As you make decisions about parenting time, it is important to remain objective and realistic. For example, if you work every weekend, it does not make sense to seek significant weekend parenting time. Similarly, if you work until 6 p.m. each evening, it may not be realistic to have the children to come to your home after school.
It is important to maintain consistency in your children’slives wherever possible, including for their extracurricular activity commitments. If your child has soccer practice every Tuesday, the parenting time schedule should accommodate that commitment. As parents you may disagree about the importance of extracurricular activities and moving forward you will need a way to manage those differences while protecting the children from conflict and allowing them a full and varies growing-up experience.

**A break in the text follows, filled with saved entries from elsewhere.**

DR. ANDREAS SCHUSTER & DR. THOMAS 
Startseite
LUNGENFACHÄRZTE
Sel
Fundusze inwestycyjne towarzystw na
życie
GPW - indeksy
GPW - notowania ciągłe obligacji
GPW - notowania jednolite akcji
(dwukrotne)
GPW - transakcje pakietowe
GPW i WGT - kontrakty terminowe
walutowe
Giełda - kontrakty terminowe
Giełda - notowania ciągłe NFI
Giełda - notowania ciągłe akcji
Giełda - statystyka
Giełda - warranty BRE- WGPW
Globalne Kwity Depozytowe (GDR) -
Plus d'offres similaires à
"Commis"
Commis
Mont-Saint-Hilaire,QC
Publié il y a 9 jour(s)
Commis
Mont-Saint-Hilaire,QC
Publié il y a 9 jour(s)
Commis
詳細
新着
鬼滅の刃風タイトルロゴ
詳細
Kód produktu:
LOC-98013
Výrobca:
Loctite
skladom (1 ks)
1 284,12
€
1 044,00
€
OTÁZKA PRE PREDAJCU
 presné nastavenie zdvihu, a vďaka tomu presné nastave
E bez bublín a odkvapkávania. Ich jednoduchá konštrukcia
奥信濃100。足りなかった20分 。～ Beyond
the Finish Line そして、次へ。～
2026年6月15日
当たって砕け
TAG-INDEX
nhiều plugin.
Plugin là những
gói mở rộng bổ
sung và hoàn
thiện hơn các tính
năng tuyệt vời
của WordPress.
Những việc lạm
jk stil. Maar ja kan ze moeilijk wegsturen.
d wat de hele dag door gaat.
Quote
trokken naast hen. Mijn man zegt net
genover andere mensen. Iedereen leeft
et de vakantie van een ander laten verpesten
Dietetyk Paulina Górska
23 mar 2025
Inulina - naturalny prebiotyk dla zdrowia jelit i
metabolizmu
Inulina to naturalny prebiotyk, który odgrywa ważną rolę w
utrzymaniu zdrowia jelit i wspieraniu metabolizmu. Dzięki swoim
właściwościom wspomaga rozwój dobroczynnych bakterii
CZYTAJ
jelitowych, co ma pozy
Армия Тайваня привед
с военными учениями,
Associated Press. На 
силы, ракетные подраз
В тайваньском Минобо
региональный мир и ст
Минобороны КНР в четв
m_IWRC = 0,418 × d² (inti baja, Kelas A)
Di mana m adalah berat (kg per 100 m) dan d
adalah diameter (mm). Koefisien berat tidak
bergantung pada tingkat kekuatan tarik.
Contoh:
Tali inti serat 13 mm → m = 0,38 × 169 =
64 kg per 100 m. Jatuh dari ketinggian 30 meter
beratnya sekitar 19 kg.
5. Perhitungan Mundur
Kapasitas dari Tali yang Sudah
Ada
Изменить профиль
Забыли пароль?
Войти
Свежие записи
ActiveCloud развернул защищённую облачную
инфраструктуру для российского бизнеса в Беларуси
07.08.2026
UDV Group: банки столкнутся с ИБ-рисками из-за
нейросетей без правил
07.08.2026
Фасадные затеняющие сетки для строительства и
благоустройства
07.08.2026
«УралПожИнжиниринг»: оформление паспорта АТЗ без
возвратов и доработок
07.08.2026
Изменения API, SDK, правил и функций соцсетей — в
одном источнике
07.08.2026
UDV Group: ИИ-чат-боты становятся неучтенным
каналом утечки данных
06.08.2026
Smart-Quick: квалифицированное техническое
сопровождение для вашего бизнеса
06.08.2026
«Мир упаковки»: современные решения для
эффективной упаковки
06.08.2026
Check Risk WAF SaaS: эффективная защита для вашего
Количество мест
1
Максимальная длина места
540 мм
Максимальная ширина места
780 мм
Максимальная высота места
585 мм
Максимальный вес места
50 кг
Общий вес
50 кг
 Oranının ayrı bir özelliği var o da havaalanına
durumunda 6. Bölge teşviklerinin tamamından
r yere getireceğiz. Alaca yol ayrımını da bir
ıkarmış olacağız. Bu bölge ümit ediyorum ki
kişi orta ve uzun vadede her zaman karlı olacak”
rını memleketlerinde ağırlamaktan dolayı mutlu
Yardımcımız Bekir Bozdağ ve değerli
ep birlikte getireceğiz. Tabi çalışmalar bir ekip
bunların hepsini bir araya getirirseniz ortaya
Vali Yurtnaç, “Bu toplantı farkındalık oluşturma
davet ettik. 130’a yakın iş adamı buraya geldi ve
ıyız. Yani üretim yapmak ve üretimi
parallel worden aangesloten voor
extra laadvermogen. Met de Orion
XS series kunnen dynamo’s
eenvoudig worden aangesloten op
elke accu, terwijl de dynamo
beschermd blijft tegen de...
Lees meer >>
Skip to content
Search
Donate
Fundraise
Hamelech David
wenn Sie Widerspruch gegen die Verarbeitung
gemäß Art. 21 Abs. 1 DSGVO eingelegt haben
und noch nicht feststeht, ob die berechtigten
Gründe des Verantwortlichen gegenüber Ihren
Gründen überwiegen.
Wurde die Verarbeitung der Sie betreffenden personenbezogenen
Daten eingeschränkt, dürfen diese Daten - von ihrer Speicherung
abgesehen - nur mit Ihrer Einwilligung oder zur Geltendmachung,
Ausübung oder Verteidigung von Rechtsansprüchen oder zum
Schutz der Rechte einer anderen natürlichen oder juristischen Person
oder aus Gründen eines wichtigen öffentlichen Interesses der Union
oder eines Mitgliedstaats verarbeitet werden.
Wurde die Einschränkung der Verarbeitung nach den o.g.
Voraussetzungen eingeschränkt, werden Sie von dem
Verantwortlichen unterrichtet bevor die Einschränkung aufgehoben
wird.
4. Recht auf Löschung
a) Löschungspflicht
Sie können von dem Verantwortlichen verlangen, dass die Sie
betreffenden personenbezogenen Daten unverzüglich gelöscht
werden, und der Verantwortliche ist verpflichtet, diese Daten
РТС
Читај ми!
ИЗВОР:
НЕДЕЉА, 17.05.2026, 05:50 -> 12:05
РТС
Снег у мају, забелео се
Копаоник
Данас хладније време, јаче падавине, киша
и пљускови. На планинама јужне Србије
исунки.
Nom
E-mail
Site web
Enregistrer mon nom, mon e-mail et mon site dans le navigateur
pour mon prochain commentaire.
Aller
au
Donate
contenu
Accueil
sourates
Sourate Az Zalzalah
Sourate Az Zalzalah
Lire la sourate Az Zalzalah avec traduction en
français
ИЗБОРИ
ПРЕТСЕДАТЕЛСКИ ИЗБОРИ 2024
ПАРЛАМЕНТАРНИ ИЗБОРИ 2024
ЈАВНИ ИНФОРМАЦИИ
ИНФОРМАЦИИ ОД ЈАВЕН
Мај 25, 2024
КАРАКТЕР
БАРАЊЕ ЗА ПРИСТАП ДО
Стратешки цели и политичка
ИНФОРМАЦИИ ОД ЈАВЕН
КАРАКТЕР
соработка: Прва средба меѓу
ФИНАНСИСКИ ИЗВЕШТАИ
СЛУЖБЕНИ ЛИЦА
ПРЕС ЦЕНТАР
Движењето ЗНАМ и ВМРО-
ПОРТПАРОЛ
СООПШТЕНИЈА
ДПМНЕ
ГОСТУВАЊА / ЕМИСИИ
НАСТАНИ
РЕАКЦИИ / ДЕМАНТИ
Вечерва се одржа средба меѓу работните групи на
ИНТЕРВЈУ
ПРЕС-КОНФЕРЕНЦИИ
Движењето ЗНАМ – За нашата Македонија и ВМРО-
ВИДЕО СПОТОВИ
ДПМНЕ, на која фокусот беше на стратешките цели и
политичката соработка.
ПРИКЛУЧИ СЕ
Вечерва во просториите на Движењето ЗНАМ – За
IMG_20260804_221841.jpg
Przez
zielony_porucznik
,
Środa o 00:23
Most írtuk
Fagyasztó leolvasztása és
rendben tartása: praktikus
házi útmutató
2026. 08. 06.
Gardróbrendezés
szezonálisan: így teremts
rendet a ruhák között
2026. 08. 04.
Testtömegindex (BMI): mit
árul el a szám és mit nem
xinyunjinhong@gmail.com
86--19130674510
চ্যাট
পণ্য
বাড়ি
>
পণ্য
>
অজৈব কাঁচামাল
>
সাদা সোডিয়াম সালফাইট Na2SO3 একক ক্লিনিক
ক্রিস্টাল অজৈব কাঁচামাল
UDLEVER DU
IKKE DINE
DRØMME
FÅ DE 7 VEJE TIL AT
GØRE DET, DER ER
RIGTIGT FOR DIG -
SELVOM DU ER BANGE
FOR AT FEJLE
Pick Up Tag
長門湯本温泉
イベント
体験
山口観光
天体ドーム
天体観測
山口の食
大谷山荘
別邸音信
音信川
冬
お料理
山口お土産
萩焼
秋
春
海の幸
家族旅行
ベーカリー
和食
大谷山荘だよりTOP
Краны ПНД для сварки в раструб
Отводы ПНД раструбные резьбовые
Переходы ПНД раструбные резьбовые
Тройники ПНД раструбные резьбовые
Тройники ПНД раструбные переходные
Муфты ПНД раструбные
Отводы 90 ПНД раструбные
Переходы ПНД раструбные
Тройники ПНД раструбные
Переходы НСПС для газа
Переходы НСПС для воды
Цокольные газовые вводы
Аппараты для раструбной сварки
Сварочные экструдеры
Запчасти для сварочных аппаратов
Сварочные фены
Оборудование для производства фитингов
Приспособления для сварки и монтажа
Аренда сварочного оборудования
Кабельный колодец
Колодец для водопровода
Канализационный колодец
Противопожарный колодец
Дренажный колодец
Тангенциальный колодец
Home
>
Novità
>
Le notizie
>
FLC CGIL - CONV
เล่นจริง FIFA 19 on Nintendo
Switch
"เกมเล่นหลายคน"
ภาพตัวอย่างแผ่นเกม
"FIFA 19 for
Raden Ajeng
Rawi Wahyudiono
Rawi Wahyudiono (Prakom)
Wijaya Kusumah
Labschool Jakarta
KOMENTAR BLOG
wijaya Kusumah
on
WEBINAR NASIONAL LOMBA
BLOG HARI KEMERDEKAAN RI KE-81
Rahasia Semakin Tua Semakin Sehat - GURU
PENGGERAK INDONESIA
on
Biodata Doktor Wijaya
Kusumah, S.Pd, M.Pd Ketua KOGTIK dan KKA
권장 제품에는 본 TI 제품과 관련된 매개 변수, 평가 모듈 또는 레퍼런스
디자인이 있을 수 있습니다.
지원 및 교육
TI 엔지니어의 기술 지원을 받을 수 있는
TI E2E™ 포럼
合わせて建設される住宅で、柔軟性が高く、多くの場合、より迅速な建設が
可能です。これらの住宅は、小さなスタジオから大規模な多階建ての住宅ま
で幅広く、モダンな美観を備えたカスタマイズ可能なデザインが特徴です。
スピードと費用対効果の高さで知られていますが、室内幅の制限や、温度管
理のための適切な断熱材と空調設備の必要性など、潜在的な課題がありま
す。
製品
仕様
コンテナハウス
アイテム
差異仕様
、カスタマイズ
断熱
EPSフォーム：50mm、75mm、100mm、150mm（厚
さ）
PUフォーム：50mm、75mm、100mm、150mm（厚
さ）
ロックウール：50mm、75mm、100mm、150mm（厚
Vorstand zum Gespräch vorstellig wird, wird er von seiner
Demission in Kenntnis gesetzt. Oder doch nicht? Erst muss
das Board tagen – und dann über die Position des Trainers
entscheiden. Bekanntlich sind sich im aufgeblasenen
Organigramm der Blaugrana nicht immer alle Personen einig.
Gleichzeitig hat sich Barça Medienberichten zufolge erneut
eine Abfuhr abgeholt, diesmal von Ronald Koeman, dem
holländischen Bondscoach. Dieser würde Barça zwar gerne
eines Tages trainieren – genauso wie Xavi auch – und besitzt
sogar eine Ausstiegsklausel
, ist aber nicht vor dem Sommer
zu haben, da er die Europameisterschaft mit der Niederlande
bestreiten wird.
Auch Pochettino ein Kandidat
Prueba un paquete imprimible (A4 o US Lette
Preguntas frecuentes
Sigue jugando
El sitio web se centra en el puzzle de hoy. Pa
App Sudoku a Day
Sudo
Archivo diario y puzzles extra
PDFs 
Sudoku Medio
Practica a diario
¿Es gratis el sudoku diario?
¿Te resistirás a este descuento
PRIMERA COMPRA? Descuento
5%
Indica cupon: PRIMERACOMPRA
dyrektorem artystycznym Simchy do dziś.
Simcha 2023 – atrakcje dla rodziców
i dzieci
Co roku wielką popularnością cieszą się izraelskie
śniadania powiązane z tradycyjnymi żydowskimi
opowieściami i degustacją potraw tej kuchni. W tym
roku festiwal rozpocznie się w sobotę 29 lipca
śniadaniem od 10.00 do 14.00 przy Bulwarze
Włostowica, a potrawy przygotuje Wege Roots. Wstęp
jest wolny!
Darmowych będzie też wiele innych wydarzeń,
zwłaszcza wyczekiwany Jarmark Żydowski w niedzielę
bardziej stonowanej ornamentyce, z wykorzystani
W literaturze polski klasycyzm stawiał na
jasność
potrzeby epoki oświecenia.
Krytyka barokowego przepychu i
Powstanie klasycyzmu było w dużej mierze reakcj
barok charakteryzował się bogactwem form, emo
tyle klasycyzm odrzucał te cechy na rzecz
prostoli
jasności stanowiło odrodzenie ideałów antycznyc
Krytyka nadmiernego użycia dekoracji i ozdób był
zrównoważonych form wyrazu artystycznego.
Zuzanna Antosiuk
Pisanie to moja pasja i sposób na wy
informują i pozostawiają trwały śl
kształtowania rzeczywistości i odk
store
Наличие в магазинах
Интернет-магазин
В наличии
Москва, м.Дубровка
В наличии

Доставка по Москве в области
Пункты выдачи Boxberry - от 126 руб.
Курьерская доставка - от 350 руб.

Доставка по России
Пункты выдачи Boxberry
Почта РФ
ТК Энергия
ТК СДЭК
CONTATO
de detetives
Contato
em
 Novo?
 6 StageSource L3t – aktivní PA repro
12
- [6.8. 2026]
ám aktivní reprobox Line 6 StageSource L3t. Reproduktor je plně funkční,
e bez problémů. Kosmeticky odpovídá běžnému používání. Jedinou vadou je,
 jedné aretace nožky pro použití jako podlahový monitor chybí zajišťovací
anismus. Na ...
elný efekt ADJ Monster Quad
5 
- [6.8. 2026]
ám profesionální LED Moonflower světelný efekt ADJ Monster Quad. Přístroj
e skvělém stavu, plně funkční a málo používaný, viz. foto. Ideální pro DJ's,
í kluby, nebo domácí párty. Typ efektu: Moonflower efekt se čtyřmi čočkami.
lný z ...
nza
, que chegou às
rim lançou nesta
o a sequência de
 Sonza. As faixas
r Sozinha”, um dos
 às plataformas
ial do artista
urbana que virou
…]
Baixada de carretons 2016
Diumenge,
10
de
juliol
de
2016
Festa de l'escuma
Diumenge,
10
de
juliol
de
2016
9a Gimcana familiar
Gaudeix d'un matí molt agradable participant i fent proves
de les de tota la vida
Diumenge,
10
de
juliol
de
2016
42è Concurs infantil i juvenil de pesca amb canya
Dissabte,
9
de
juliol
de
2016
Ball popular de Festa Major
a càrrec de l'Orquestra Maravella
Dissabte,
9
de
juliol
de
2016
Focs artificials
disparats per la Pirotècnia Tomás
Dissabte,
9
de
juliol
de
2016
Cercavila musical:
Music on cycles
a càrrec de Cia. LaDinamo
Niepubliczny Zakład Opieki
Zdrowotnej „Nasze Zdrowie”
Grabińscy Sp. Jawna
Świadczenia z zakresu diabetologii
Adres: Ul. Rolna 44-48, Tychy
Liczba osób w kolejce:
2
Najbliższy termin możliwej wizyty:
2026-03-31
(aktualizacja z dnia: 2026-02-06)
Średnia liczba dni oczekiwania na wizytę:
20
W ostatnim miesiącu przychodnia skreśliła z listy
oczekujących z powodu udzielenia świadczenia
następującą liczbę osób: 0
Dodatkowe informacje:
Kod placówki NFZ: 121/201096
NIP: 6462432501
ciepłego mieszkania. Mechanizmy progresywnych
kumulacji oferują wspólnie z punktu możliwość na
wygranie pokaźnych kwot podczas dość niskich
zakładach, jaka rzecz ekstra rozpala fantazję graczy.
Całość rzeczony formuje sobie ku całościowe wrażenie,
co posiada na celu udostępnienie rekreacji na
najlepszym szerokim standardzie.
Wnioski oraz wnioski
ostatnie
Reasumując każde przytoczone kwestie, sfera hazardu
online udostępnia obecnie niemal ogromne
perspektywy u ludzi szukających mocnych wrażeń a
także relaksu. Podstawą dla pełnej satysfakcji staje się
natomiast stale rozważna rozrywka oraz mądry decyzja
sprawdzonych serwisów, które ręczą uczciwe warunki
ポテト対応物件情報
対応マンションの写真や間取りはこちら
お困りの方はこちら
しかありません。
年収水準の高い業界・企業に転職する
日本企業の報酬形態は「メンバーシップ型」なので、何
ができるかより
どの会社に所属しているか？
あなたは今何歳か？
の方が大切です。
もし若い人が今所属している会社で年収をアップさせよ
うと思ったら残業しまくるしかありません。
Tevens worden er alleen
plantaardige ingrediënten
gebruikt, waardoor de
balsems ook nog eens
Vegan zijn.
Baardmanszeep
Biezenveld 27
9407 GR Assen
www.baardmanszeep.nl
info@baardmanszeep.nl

No detail is too small when planning school breaks and holidays; therefore a detailed parenting plan must specify how to share these important events. For example, you may adopt a different parenting time schedule over the summer. It is also necessary to identify start and stop times for each holiday in advance just in case you are unable to reach a mutual agreement on a particular holiday – do this greatly reduces the occurrence of future disputes about holidays and ensures your (or the children’s) holidays will not be ruined by a disagreement. Remember, everything about parenting is changing – you are working to create a “new normal” and that is a difficult task. Not every tradition can be maintained, new traditions will eventually take shape. The important thing is that your children have meaningful holiday time with each parent.
To avoid future litigation, you should also include a provision for relocation and school placement. How will you handle these issues if one parent moves away? What restrictions and/or approvals are needed? That provision may include a requirement to attend mediation to determine how a pending relocation will be handled.